For the entries that follow, restate word for word the line containing "en lägre hyra", the line containing "om man inte", and every line that lies between them.

Extracted page text data
════════
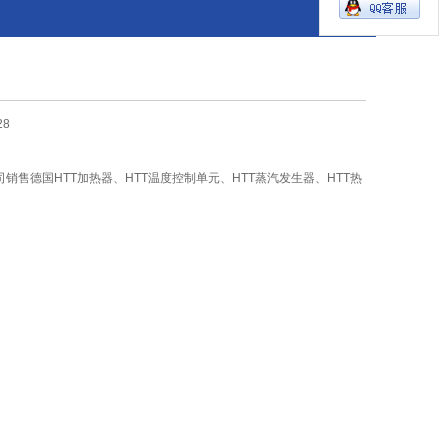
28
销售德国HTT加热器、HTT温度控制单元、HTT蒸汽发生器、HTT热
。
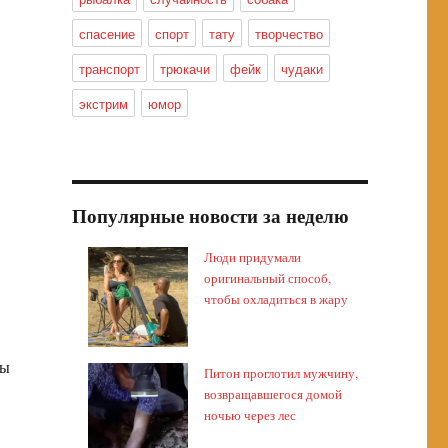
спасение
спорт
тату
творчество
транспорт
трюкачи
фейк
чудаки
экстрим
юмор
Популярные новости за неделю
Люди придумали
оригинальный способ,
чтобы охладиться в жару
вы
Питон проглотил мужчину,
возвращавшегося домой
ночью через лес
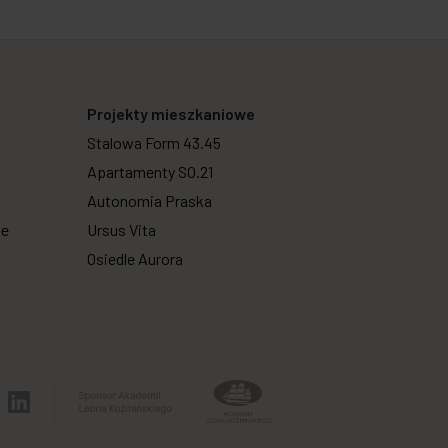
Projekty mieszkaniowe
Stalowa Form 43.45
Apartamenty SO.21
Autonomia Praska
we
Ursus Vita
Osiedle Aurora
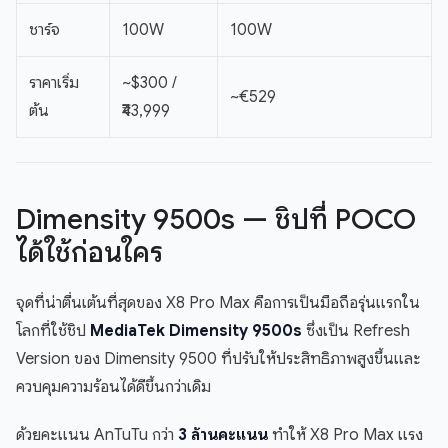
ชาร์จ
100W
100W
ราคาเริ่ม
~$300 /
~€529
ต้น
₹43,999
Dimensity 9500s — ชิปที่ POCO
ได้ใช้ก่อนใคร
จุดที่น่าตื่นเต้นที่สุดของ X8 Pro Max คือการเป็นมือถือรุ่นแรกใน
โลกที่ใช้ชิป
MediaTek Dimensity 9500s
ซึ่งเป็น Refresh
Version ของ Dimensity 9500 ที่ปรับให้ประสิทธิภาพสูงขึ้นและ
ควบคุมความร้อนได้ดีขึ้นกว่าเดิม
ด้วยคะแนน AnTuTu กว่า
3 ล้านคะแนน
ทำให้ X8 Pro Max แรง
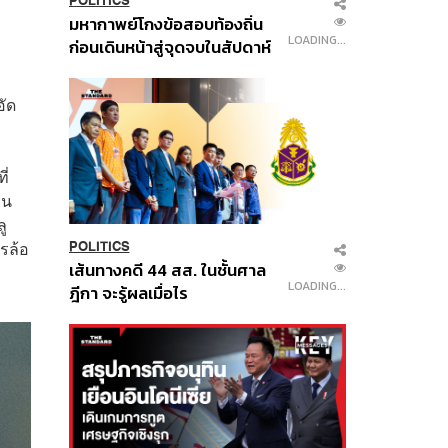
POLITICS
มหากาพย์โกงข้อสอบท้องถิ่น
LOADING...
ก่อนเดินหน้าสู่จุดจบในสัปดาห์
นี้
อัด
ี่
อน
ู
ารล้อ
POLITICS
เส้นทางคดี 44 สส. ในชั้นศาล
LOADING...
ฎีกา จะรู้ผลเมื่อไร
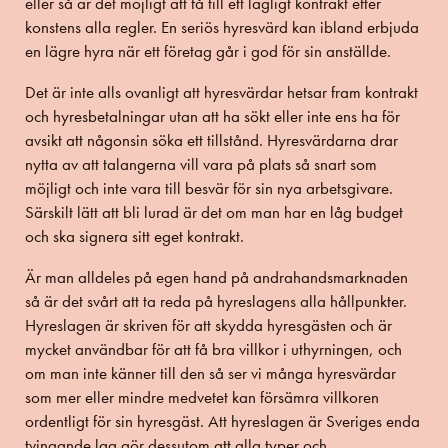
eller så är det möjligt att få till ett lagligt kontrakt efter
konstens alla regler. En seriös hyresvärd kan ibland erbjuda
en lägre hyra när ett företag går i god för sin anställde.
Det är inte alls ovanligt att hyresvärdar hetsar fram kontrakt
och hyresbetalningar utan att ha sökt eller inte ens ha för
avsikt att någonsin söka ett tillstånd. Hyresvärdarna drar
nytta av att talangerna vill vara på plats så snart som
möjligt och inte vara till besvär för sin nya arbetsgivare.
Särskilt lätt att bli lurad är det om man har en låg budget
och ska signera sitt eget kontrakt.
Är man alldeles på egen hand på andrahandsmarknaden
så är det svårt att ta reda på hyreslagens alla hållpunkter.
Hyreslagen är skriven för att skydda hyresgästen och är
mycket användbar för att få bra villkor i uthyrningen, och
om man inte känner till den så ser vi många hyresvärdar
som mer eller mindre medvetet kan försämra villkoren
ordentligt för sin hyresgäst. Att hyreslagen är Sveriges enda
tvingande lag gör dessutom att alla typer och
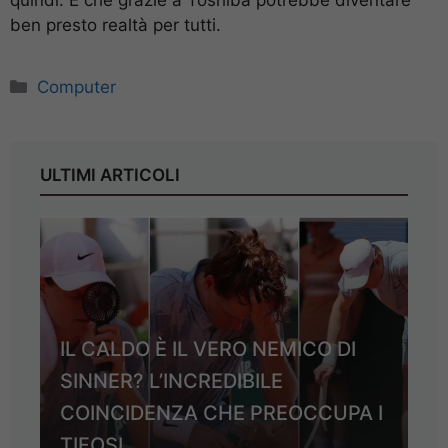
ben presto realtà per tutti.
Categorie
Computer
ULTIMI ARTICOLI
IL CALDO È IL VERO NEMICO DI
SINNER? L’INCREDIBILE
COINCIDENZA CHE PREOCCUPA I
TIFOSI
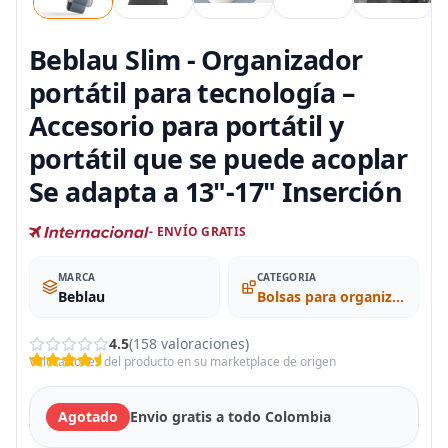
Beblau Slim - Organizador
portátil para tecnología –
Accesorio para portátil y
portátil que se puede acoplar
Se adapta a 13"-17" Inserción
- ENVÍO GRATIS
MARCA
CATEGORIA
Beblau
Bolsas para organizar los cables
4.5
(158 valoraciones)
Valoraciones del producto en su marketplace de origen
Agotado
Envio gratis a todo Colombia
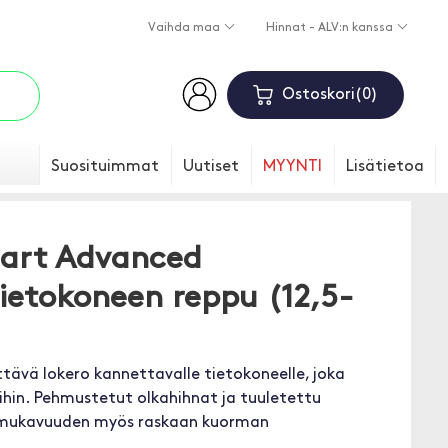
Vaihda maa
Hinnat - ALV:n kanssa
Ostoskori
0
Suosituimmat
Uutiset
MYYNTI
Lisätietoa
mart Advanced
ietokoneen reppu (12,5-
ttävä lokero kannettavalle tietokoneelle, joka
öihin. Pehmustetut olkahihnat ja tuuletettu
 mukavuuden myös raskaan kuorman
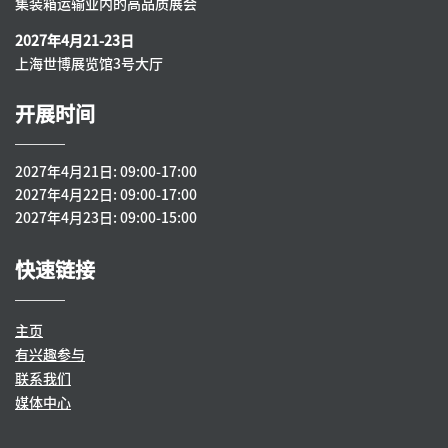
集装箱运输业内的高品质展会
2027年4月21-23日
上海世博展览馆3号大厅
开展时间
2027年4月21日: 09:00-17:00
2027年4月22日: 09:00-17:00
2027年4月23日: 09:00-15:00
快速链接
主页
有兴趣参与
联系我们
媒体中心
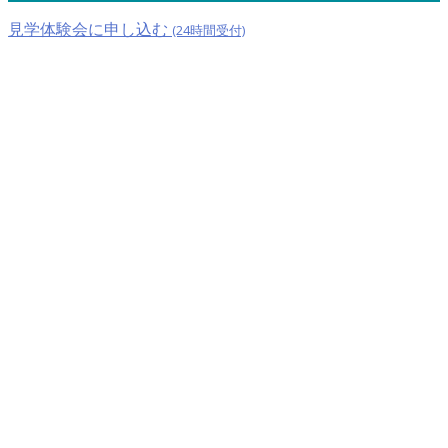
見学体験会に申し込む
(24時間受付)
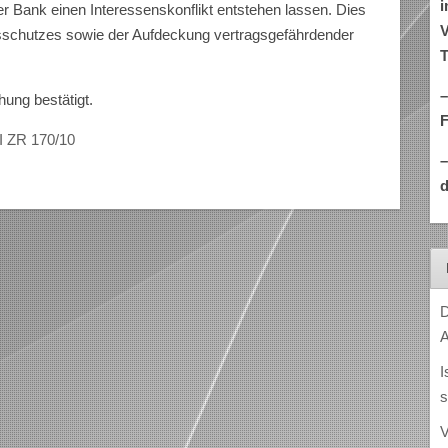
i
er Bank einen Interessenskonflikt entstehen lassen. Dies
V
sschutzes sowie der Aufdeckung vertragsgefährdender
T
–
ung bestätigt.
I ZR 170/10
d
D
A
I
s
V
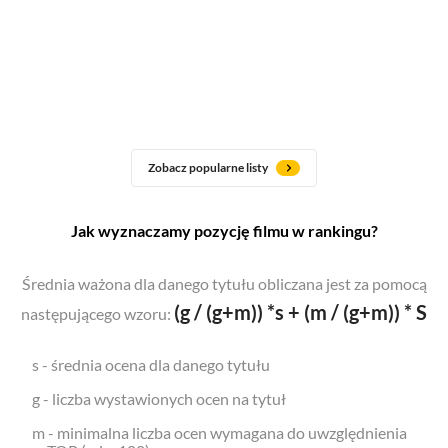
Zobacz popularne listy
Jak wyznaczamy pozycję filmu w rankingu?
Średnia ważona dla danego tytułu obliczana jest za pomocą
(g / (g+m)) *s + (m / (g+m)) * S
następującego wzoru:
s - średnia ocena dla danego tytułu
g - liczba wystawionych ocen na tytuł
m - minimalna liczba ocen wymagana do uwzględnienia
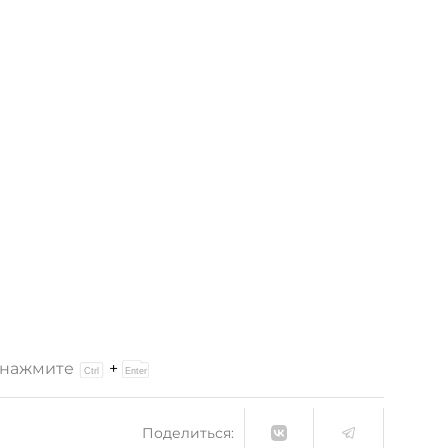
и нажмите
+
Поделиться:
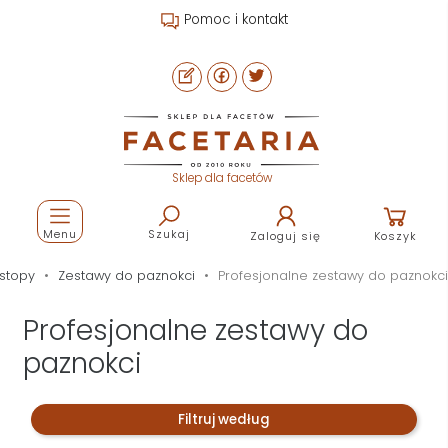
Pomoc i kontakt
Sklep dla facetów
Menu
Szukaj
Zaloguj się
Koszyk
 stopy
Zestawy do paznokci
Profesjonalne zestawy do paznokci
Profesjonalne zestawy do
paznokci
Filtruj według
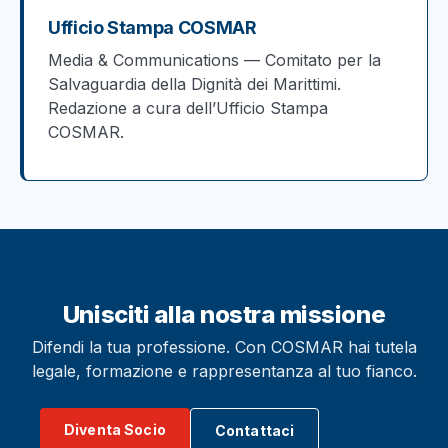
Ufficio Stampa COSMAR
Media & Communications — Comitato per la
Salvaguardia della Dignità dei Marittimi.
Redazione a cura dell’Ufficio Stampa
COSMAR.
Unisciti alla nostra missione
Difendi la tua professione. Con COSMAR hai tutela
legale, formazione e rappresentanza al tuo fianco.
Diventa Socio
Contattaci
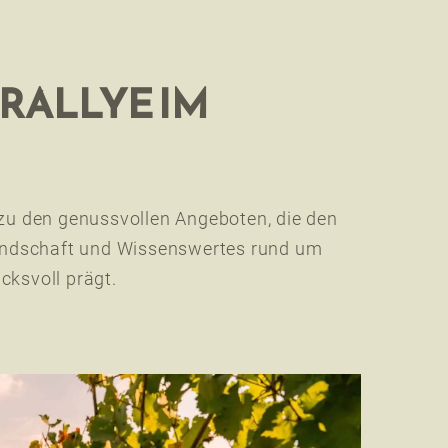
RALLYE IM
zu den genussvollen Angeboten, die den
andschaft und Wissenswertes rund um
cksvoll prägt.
════════
### Solution below
en lägre hyra när ett företag går i god för sin anställde.
Det är inte alls ovanligt att hyresvärdar hetsar fram kontrakt
och hyresbetalningar utan att ha sökt eller inte ens ha för
avsikt att någonsin söka ett tillstånd. Hyresvärdarna drar
nytta av att talangerna vill vara på plats så snart som
möjligt och inte vara till besvär för sin nya arbetsgivare.
Särskilt lätt att bli lurad är det om man har en låg budget
och ska signera sitt eget kontrakt.
Är man alldeles på egen hand på andrahandsmarknaden
så är det svårt att ta reda på hyreslagens alla hållpunkter.
Hyreslagen är skriven för att skydda hyresgästen och är
mycket användbar för att få bra villkor i uthyrningen, och
om man inte känner till den så ser vi många hyresvärdar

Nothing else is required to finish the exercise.